§ **WHAT TO PRODUCE**: Where does the word "спальнями" appear in the data? Copy every line that holds it.

▬▬▬▬▬▬▬▬▬▬

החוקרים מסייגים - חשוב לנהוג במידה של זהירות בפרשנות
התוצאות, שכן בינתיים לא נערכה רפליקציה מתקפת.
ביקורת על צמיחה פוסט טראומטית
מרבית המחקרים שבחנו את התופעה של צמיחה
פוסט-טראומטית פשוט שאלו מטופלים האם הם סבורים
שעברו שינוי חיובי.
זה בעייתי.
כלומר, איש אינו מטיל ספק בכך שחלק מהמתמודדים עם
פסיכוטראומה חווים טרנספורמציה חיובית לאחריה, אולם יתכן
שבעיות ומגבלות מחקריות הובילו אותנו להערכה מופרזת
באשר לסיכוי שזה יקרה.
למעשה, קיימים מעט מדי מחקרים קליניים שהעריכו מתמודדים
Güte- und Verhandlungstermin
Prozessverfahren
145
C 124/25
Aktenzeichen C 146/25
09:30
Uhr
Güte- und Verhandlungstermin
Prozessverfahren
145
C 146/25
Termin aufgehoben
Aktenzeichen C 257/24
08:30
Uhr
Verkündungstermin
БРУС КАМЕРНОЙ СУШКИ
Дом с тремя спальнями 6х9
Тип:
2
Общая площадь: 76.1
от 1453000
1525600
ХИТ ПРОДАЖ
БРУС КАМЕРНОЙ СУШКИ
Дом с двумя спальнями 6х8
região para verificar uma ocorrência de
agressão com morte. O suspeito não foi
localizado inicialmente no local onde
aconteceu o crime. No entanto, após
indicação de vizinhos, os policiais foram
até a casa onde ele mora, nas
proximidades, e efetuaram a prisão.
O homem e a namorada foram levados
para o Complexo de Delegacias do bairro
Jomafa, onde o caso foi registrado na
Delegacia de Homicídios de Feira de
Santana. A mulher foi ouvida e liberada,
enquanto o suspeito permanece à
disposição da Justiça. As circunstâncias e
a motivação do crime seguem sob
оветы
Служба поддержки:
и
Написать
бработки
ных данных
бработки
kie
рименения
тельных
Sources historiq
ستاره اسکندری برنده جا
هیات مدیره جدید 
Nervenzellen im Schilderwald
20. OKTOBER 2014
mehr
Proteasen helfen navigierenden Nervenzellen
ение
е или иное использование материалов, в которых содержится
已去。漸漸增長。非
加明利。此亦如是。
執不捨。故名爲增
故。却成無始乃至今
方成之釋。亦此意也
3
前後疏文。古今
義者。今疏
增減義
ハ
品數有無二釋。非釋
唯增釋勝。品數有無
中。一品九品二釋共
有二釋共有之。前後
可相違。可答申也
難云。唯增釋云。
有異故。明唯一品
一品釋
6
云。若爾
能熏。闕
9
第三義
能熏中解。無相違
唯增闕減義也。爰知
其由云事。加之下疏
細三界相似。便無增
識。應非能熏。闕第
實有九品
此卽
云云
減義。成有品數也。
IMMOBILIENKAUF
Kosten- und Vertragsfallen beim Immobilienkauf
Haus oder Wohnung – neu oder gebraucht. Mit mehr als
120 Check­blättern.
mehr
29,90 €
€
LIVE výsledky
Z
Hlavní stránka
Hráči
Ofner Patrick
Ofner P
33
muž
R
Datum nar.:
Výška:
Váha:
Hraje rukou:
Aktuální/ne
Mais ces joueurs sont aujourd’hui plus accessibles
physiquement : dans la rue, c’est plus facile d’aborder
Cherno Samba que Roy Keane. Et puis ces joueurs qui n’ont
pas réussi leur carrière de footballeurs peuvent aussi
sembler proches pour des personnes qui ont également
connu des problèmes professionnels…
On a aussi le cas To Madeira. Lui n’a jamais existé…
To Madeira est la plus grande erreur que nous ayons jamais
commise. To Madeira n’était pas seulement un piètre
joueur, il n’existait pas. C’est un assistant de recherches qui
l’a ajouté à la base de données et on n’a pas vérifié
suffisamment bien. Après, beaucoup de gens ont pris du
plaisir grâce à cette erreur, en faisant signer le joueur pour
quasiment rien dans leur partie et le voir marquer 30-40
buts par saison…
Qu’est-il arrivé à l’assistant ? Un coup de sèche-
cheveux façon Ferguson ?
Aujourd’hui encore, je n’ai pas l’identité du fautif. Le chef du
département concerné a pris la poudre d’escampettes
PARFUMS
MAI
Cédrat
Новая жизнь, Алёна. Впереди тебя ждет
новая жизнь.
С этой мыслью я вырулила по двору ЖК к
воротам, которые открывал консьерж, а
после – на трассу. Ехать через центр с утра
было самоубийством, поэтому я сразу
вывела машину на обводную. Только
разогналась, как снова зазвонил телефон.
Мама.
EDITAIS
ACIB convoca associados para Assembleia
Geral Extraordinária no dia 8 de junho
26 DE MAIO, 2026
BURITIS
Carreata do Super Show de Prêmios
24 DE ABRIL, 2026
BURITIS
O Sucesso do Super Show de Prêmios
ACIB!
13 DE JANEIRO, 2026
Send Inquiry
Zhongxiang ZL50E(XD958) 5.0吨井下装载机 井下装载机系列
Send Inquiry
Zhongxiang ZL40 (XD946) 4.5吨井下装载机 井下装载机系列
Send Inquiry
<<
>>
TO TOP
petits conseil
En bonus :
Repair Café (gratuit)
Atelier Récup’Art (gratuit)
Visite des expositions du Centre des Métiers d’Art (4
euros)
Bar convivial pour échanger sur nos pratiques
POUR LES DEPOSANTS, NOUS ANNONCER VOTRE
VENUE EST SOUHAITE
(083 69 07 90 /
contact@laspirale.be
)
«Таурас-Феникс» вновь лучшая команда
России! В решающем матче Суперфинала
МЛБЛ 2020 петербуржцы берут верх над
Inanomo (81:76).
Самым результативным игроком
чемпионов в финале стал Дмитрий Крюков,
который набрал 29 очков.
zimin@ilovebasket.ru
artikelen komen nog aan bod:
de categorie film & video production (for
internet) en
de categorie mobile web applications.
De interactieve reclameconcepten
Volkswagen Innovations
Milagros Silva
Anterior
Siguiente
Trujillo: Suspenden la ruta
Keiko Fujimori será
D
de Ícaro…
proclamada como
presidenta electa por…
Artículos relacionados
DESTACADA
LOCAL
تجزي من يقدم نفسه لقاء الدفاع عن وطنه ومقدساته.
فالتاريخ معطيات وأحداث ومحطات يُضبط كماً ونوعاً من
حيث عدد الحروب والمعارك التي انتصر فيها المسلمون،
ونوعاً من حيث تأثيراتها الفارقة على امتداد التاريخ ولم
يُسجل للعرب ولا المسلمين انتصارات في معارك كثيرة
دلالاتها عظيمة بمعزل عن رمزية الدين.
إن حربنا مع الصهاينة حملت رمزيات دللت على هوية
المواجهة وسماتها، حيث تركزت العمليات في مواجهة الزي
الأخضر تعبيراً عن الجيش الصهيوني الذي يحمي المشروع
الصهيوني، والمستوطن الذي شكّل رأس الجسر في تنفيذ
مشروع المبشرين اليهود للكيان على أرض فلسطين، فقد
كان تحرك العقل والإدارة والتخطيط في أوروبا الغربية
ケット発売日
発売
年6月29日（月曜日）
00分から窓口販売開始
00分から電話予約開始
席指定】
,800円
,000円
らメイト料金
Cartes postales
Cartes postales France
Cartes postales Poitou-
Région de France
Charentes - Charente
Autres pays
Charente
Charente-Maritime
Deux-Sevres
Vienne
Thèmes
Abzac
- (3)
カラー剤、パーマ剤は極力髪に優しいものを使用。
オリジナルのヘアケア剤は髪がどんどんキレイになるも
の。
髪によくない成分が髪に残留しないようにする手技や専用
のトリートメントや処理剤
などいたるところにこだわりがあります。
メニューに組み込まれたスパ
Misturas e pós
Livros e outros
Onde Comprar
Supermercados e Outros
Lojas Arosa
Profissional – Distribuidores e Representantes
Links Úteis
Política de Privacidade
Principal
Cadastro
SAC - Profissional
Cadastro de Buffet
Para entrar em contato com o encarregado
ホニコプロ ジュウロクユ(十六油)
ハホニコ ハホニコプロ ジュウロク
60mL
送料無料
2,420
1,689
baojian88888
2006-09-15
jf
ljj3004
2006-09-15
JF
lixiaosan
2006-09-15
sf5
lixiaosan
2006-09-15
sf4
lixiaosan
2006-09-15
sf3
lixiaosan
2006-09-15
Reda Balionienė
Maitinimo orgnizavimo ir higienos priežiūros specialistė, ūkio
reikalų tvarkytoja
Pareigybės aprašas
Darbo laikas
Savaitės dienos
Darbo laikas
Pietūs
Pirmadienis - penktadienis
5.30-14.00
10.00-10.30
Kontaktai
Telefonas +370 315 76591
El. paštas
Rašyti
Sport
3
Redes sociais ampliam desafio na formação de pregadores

▬▬▬▬▬▬▬▬▬▬

§ **ANSWER AREA**:
Дом с тремя спальнями 6х9
Дом с двумя спальнями 6х8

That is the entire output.